Judge’s Citation for the 2022 VMI Betsy Warland Between Genres Award
“Memoir, auto-fiction, documentary, dream—Céline Huyghebaert’s Le drap blanc, ably translated in English as Remnants by Aleshia Jensen, is all these and more—an original, probing, and deeply moving attempt to come to terms with the death of a parent and a family fractured by poverty, alcohol, and loss. Through overlapping and sometimes contradictory accounts, an image of the father emerges for writer and reader alike—one that can never be fixed and absolute but must always remain mutable, blurred, and incomplete.” —Susan Olding
Praise for Remnants
“Remnants is a mausoleum… built from fragments and miscellaneous moments. Words and actions that could have been different, smells, dreams and daydreams; retellings and family dialogues recounted as though in shadow play—she has collected it all here… Céline Huyghebaert brings us a book that leaves a striking, lasting impression.” —Xavier Houssin, Le Monde des Livres (Le Monde, France)
“Utilizing a wide array of strategies both literary and personal, Céline Huyghebaert’s Remnants (here translated beautifully by Aleshia Jensen) delves into deeply human questions—what it means to be both a father and a daughter, the many ways the past is always with us, and how the ache of being continuously haunted by our own complex histories makes us fuller—with an inventiveness of new methods for both confronting and understanding them.” —Jacob Wren, author of Rich and Poor
Press Coverage
66 works of Canadian fiction to watch for in spring 2022 —CBC Books
2022 Spring Preview: Fiction —Quill and Quire
Most Anticipated: Our Spring 2022 Fiction Preview —49th Shelf
Read an Excerpt from Céline Huyghebaert’s Extraordinary Novel, Remnants —Open Book
“Remnants triumphs as a novel-length’s pause on sadness, an archival record of silences, missed opportunities, grief — it is an inventive, intelligent, loving assemblage that unleashes the possibilities and potential of an archived life.” —Sara Harms, Winnipeg Free Press
“Huyghebaert is a multidisciplinary artist who fuses visual art and literature, and Remnants is a beautiful example of her art.
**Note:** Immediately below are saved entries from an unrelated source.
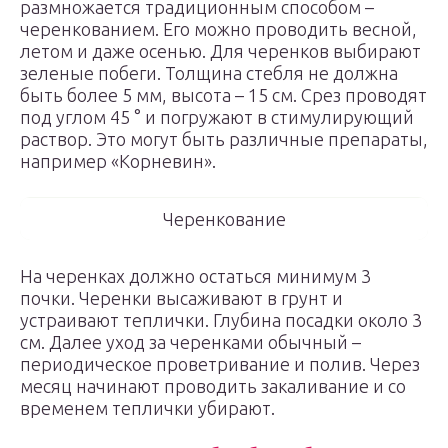
размножается традиционным способом –
черенкованием. Его можно проводить весной,
летом и даже осенью. Для черенков выбирают
зеленые побеги. Толщина стебля не должна
быть более 5 мм, высота – 15 см. Срез проводят
под углом 45 ° и погружают в стимулирующий
раствор. Это могут быть различные препараты,
например «Корневин».
Черенкование
На черенках должно остаться минимум 3
почки. Черенки высаживают в грунт и
устраивают теплички. Глубина посадки около 3
см. Далее уход за черенками обычный –
периодическое проветривание и полив. Через
месяц начинают проводить закаливание и со
временем теплички убирают.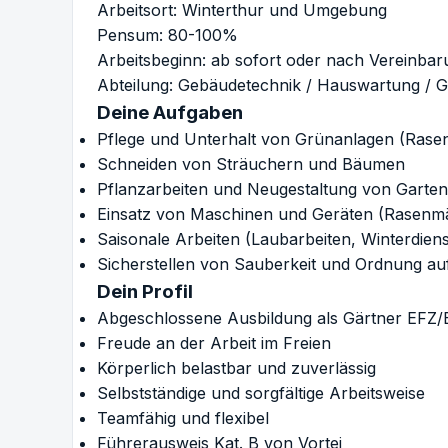
Arbeitsort: Winterthur und Umgebung
Pensum: 80-100%
Arbeitsbeginn: ab sofort oder nach Vereinba
Abteilung: Gebäudetechnik / Hauswartung / 
Deine Aufgaben
Pflege und Unterhalt von Grünanlagen (Rase
Schneiden von Sträuchern und Bäumen
Pflanzarbeiten und Neugestaltung von Garte
Einsatz von Maschinen und Geräten (Rasenmä
Saisonale Arbeiten (Laubarbeiten, Winterdiens
Sicherstellen von Sauberkeit und Ordnung au
Dein Profil
Abgeschlossene Ausbildung als Gärtner EFZ/
Freude an der Arbeit im Freien
Körperlich belastbar und zuverlässig
Selbstständige und sorgfältige Arbeitsweise
Teamfähig und flexibel
Führerausweis Kat. B von Vortei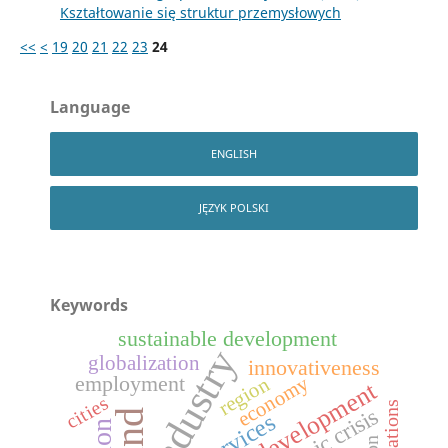
Kształtowanie się struktur przemysłowych
<<
<
19
20
21
22
23
24
Language
ENGLISH
JĘZYK POLSKI
Keywords
sustainable development
industry
globalization
innovativeness
economy
employment
region
development
cities
innovations
services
The novel works as a sort of collage, with questionnaires, photos and documents, interviews, and short stories arranged in no specific order.” —Billie Gagné-LeBel, Montreal Review of Books
45 cool books to read while the weather heats up —CBC Books
Craving CanLit 2022 —Scotiabank Giller Prize
A Reading List for Women in Translation Month 2022 —CLMP
“The prose in this singular, layered work—exploring life, death, loss, love, family, memory, connection, and meaning—flows flawlessly .” —Veena Gokhale, Herizons
“Céline Huyghebaert’s latest work, translated by Aleshia Jensen, explores the gap left by the death of her father. Remnants is filled with fragmented aspects of her father that she did not collect before his early passing . . . This work is an examination of memory’s function in our lives.” —Clayton Tomlinson, Broken Pencil
Interview with Céline Huyghebaert and Aleshia Jensen —Vancouver Manuscript Intensive
Céline Huyghebaert is an artist and a writer. Her work, at the intersection of visual arts, language and literature, has been exhibited in France and Canada. In 2019, she won the Governor General’s Literary Award for French-language Fiction for her first novel, Le drap blanc, published by Le Quartanier, and she was awarded the Bronfman Fellowship in Contemporary Art. Born in France in 1978, she has been living in Montréal since 2002.
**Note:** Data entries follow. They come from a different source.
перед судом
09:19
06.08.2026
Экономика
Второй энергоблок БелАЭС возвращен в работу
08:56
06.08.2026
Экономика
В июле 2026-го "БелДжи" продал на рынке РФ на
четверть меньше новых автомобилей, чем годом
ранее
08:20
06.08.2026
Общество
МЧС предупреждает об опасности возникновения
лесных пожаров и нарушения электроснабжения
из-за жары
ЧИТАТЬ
Aleshia Jensen is a French-to-English literary translator and former bookseller living in Tio’tia:ke/Montréal. Her translations include Explosions by Mathieu Poulin, a finalist for the 2018 Governor General’s Literary Award for Translation; Prague by Maude Veilleux, co-translated with Aimee Wall; as well as numerous graphic novels, including work by Julie Delporte, Catherine Ocelot, Mirion Malle, and Pascal Girard.